I'd put this bike in the late 1950s, and that chain ring was used for only a couple of years but I don't remember when. I've seen AMF Saturns before but it's been awhile. AMF bikes were like AMC cars...big enough to stay alive but not big enough to compete with the Big Three (Huffy, Schwinn, and Murray in this case). Their styles are unique and they're cool to have but don't have much of a following unless it's a Luxury Liner or Flying Wedge.

I would enjoy this bike for what it is, don't try to see dollar signs.

As for the light...this doesn't appear to have had one. That style of tank couldn't support a headlight so that leaves the fender...if it has holes it had a light. If there aren't any holes, it didn't have one.


----------



## vincev

Welcome ,enjoy the Cabe.


----------



## GTs58

This might help, but then again not, yours doesn't have a banana seat and the seller may be off his rocker on the year. 

http://www.theoldcollectorsgarage.com/memorabilia/1959-amf-roadmaster-saturn-bicycle.htm


----------



## partsguy

GTs58 said:


> This might help, but then again not, yours doesn't have a banana seat and the seller may be off his rocker on the year.
> 
> http://www.theoldcollectorsgarage.com/memorabilia/1959-amf-roadmaster-saturn-bicycle.htm




Did someone really buy that rusty heap for $250?


----------



## VR6GTiGuy

classicfan1 said:


> Did someone really buy that rusty heap for $250?




Actually, £250, so like $400.  Maybe they are highly desired in the UK?  

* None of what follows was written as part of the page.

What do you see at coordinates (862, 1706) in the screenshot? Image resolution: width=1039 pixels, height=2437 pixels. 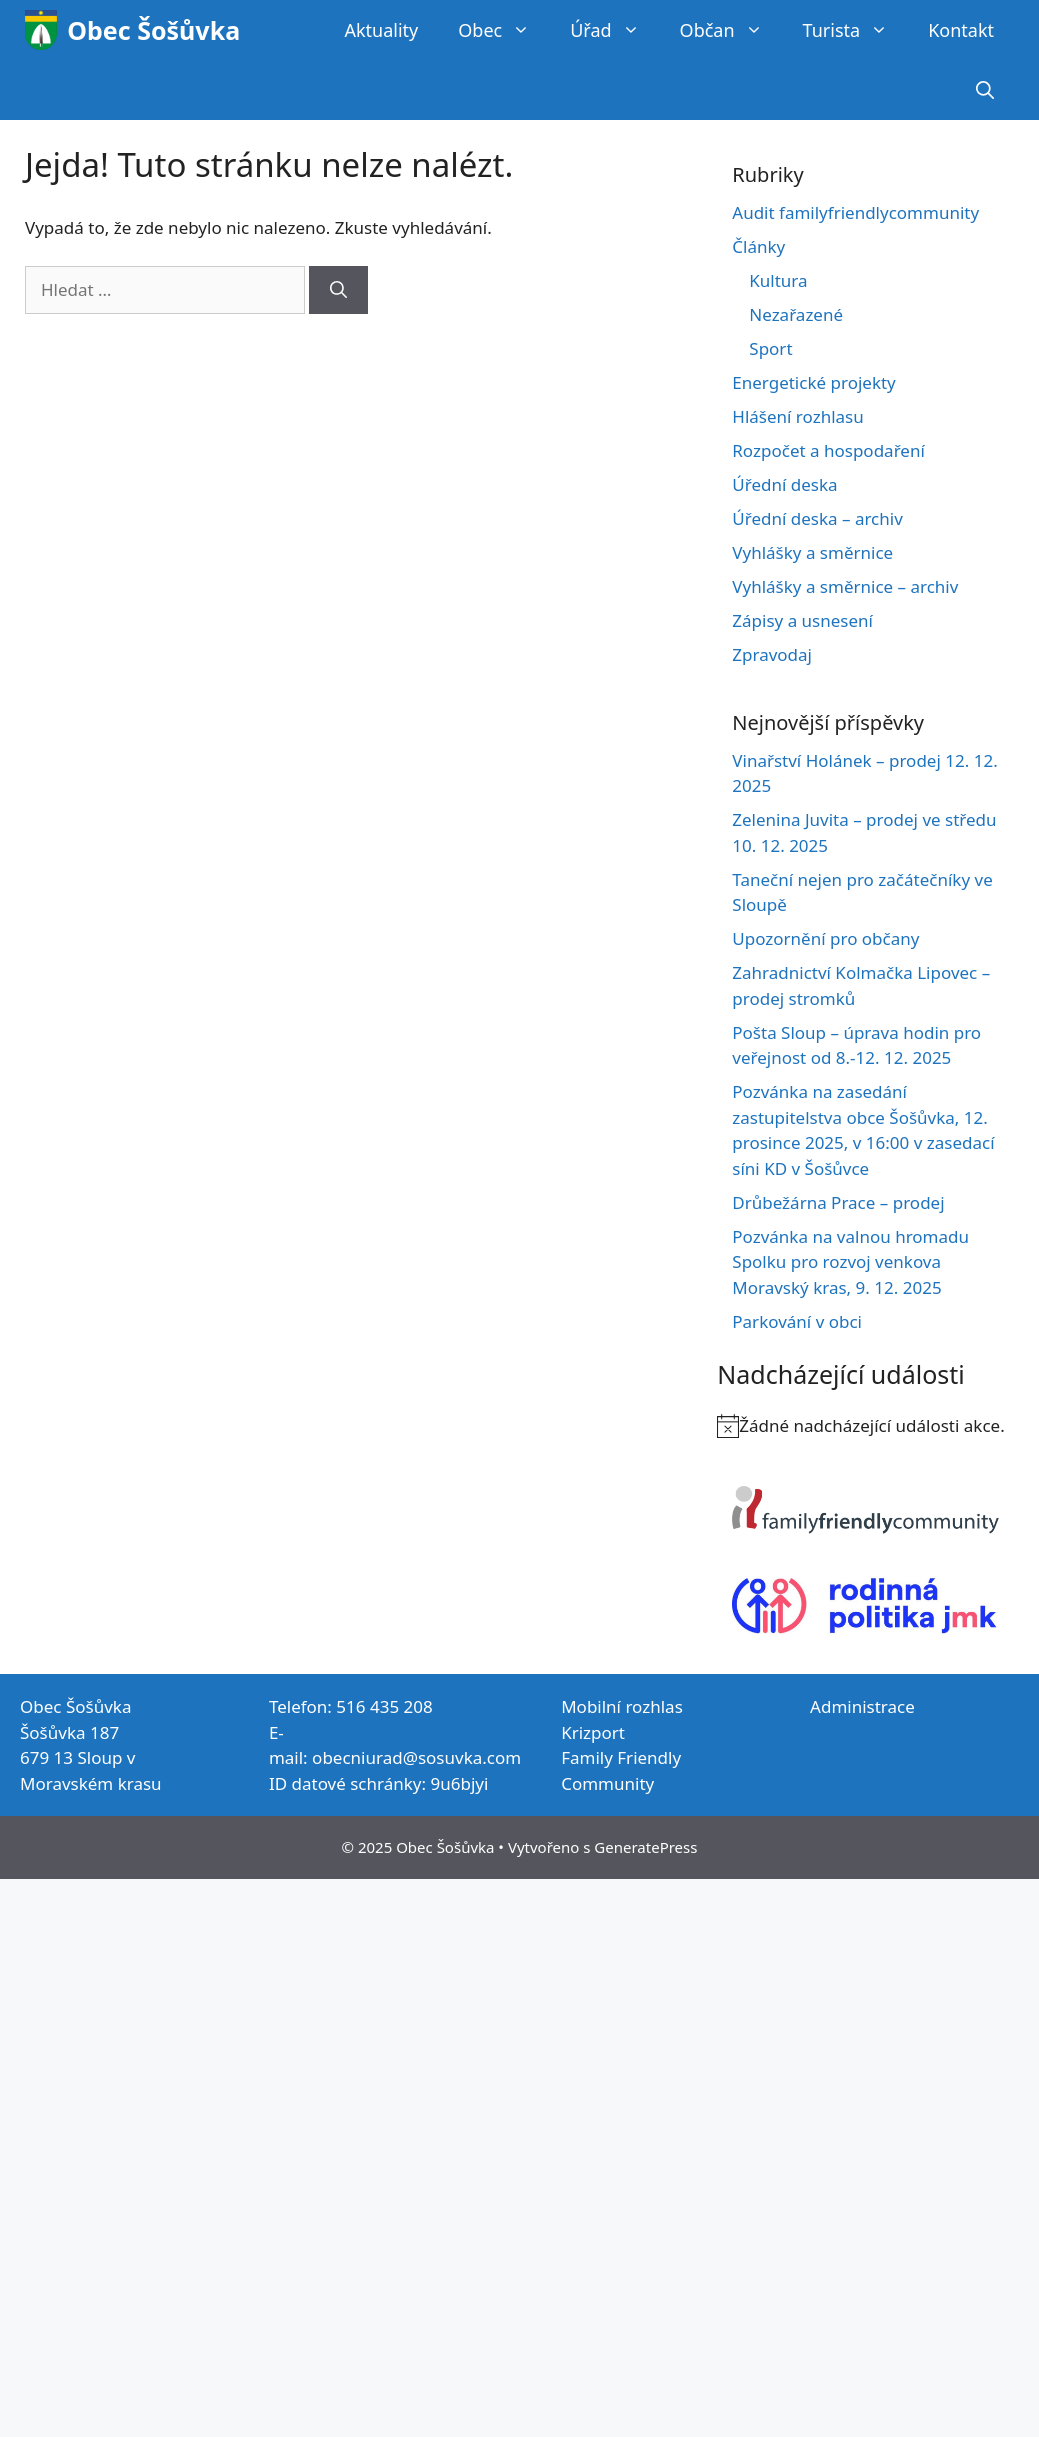 I see `Administrace` at bounding box center [862, 1706].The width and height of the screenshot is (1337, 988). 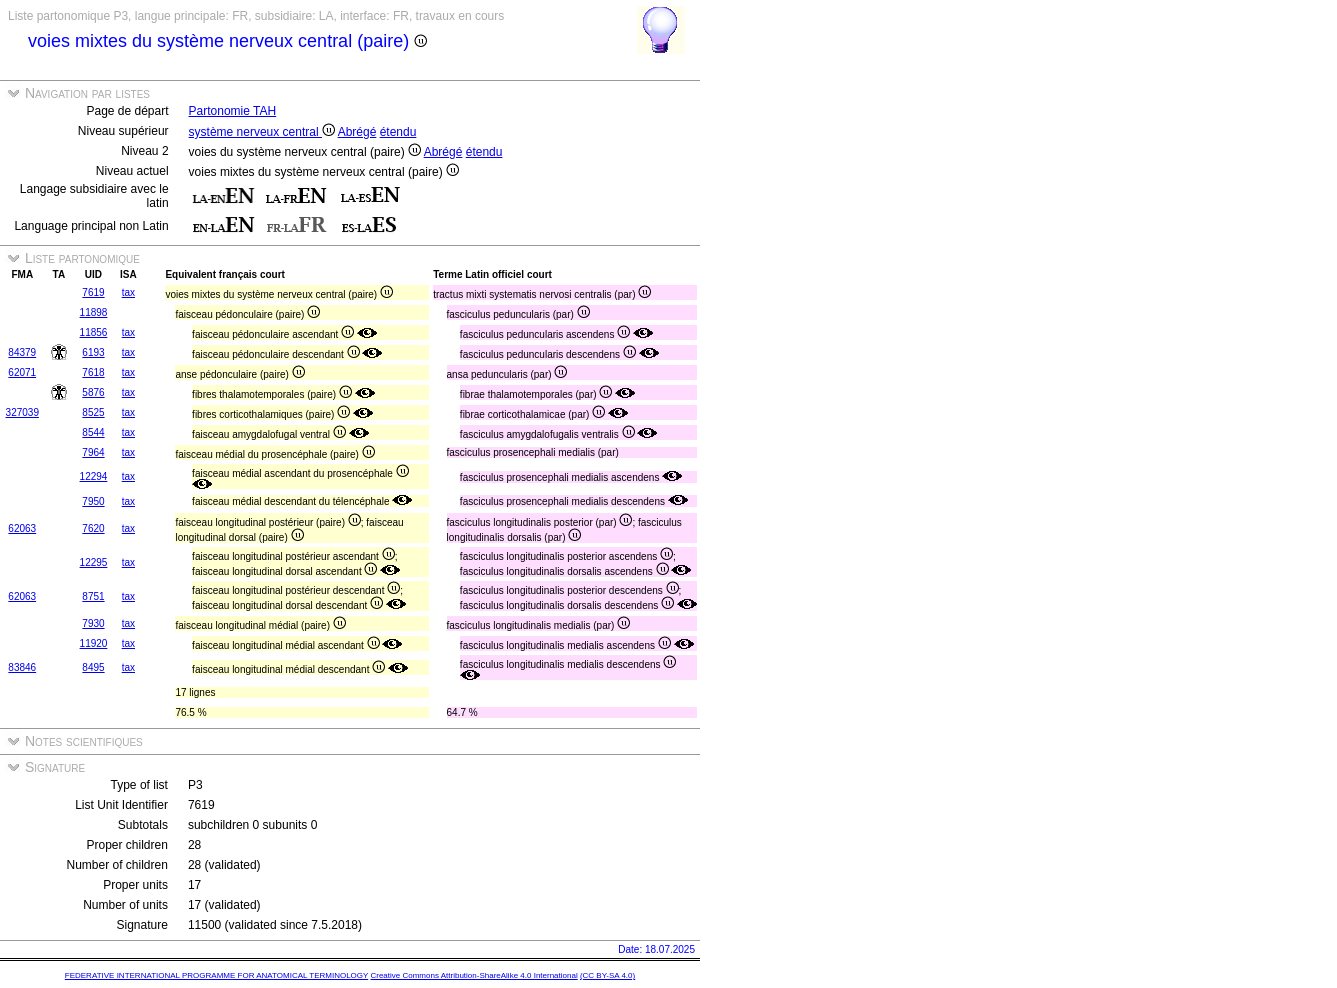 I want to click on 7618, so click(x=93, y=372).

Anyway, very cool bike.  Those peaked fenders rock.


----------



## skullforest

YEah, not looking to sell this, right now it is my daily driver, since fixing it up. My best guess was 57 because of the seat post, I read somewhere they were only made up until 57 that way, and the star sprocket was from 57 to 61 or 63. I am not overly concerned about keeping it original at this point. IT is a good riding bike, and looks nice so I am enjoying it. I will put some of the new photos of it  later. I may repaint it, not sure what will happen. Yeah I paid 50 bucks for it, and invested about 20 so far to fix it up.


Thanks for the input


----------



## wing nut

here is a 61 i thin

k , it needed new wheels & had a square , badly ruster fender light 
i think it turned out pretty good


----------